Yes, there is a Repeat option on the Boundary Check. But changing it appears to have no effect when the action is a Number Change. I will test the interruption suggestion tonight and provide the full script.
Just tried fiddling with the Interrupt setting. It defaults to On, but setting it to Off makes no difference. Simple test case: 1. Create an object with a visible boundary big enough to fit a player in. 2. Add a script to it as follows: When... Condition: Boundary: Check Check: Continuous Filter: Players Repeat: 0.00 (but try other values, it makes no difference) Do... Action 1: Score: Change Type: Team SCORERS: Mod 1: ACTIVATOR[add] Operation: Increment Source: Constant Value: 1 Randomize: Off Options: All "on" Then drop into player mode and walk inside the boundary. Your team score will increment once on entry and once on exit, but whatever the repeat is set to, it stays unchanged.

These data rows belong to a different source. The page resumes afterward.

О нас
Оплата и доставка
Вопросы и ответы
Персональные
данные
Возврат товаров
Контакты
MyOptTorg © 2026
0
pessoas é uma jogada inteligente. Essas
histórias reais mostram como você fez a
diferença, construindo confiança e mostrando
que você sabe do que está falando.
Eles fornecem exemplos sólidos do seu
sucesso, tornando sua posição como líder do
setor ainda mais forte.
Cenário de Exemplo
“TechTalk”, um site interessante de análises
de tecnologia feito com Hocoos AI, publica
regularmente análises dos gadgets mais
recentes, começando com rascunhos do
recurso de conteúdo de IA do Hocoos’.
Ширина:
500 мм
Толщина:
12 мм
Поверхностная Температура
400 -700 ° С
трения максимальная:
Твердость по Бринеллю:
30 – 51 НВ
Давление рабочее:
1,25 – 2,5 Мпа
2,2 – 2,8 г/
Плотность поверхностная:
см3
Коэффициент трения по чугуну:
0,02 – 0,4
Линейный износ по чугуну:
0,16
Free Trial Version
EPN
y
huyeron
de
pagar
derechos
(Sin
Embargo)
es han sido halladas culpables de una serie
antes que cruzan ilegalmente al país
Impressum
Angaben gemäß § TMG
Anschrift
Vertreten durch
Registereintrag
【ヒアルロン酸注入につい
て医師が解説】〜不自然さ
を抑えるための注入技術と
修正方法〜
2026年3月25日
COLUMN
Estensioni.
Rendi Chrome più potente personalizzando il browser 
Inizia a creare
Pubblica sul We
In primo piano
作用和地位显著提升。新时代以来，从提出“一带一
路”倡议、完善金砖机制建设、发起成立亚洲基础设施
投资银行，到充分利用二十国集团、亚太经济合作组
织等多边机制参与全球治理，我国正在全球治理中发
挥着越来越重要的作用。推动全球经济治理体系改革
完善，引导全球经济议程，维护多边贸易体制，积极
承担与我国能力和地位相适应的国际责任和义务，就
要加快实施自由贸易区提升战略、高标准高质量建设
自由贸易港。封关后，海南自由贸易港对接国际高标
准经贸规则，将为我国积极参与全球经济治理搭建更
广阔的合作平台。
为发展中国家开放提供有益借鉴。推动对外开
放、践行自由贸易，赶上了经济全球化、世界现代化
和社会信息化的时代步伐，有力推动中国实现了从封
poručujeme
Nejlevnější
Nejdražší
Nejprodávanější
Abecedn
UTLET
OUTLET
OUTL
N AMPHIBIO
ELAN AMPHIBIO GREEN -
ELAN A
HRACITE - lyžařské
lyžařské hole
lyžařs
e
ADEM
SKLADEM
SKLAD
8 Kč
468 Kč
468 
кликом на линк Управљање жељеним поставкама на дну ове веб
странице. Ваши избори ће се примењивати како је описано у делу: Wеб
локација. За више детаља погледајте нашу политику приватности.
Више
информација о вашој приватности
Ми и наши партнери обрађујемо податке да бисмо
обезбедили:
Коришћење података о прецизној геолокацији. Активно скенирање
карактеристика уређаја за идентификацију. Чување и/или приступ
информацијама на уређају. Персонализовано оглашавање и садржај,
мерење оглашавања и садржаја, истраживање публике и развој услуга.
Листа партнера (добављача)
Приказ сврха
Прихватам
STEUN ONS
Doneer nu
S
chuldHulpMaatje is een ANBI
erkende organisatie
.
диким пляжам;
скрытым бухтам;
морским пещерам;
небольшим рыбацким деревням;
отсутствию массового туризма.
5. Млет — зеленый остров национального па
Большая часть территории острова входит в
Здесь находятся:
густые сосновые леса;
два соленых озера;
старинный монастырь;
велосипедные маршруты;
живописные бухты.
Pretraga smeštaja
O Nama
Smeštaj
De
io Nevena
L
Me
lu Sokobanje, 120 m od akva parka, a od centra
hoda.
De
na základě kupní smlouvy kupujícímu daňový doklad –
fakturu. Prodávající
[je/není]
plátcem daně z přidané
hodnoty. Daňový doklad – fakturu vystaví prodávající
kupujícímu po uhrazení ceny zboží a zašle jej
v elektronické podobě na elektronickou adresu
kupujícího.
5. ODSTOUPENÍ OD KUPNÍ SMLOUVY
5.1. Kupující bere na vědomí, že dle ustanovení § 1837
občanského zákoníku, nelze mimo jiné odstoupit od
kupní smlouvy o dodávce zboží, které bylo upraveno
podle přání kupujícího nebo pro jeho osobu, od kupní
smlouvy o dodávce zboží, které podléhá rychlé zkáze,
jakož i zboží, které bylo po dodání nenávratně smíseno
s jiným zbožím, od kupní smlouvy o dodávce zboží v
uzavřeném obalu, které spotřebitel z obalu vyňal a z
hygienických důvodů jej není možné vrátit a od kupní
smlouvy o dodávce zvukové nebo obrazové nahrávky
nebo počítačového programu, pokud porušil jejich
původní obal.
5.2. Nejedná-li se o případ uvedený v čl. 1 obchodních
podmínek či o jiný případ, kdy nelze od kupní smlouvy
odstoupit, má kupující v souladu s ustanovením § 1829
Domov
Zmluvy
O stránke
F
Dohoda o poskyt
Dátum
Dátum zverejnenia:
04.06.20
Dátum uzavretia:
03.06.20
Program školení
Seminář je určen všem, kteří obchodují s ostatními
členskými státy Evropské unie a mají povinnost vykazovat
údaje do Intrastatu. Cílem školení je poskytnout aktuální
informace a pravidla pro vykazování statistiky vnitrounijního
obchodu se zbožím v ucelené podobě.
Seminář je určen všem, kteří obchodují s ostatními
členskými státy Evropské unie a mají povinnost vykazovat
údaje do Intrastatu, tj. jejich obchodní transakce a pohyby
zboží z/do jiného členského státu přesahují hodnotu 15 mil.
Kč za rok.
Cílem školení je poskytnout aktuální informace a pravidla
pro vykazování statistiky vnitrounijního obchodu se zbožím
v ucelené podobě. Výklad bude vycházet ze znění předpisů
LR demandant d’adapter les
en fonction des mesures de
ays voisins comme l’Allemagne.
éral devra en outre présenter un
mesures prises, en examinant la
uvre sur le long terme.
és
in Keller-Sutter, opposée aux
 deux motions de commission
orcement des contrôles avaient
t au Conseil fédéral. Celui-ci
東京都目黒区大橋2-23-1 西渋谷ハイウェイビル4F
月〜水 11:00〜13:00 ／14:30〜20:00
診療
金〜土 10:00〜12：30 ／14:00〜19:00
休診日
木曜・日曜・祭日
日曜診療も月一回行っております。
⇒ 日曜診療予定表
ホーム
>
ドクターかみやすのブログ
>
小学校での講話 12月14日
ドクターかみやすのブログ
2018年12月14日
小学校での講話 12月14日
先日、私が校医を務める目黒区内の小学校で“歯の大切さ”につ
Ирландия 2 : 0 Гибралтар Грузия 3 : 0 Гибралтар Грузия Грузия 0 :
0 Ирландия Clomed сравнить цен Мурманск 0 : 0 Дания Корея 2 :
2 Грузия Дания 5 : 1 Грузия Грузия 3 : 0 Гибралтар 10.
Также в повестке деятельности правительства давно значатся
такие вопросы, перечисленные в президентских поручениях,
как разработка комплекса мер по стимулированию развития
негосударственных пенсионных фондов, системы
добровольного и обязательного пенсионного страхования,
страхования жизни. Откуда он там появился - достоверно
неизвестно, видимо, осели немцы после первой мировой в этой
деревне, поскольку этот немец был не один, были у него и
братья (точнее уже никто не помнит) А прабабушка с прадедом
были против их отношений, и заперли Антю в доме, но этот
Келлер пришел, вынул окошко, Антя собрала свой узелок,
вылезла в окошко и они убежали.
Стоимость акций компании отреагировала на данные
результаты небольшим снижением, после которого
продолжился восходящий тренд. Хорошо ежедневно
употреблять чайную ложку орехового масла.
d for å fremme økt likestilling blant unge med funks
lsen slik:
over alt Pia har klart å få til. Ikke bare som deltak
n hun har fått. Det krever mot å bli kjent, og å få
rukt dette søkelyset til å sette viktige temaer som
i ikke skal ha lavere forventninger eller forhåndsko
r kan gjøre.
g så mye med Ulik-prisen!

hmm... this is getting very convoluted, IMO. I have not tread on that territory before. However, I do have a working idea... Is there a way to force the score of Team X to be Y rather than simply incrementing it? If so... Why not just do this? Every x Sec determine score for each player add scores for all players on a team, setting a global variable to that new number force setting of team score to that new variable? it wouldn't be triggered by the event of a person scoring, but it would update within a short time interval to incorporate that person's score. crap, but then the thing that would break this is that a person leaving the game might cause the score to suddenly drop... hmm. If a player leaves and you keep the variable linked to their score "alive", and even better, if a new player can assume that label/variable combo, this might work.
Haha, yes. Convoluted is an understatement! "Every x Sec determine score for each player" is the first stupidly difficult challenge. The second is how to add them up accounting for JIP. I've proved (to myself at least) that continuous boundary checks are simply broken. Official maps like for Diminishing Kings don't use them, they use timers. But their scoring isn't based on player score so they don't have the same scoping problem I have. Good news, anyway... after a whole night of testing every action and condition available via timers, I have a working solution for triggering a script that can get the player score thay doesnt use boundary checks. It requires a unique label for each player and uses Number Change in the timer script to trigger a label-specific Number Check. It works because although the "activator" source is not available in the timer, it is available in the 2nd script via "extras" so the 2nd scriot can grab the player score. On the team scoring side, you've spotted the same issue as me. I had resigned myself to using a sum of all the current players, so if you leave the score drops. But I think I have figured an approach that "locks in" the score when you die. But I need to test it. Too tired to explain further right now. When I've polished the method a bit more I'll post a detailed explanation and eventually an example map/prefab.
Update: I have a working solution! It's insane, and uses 32 brains, but it works. It relies on every player getting a unique label, using a variation on the Gun Game scripts, which accounts for the first 16 brains. The second set use a timer and player scoped variables to trigger score updates. The two sets of brains could be combined, but I kept them separate for clarity. It's very hard to test, but I tried it with 10 people this weekend and it kept the team score accurately as far as I could see. However, I have one further idea to explore in the interests of simplification before I share.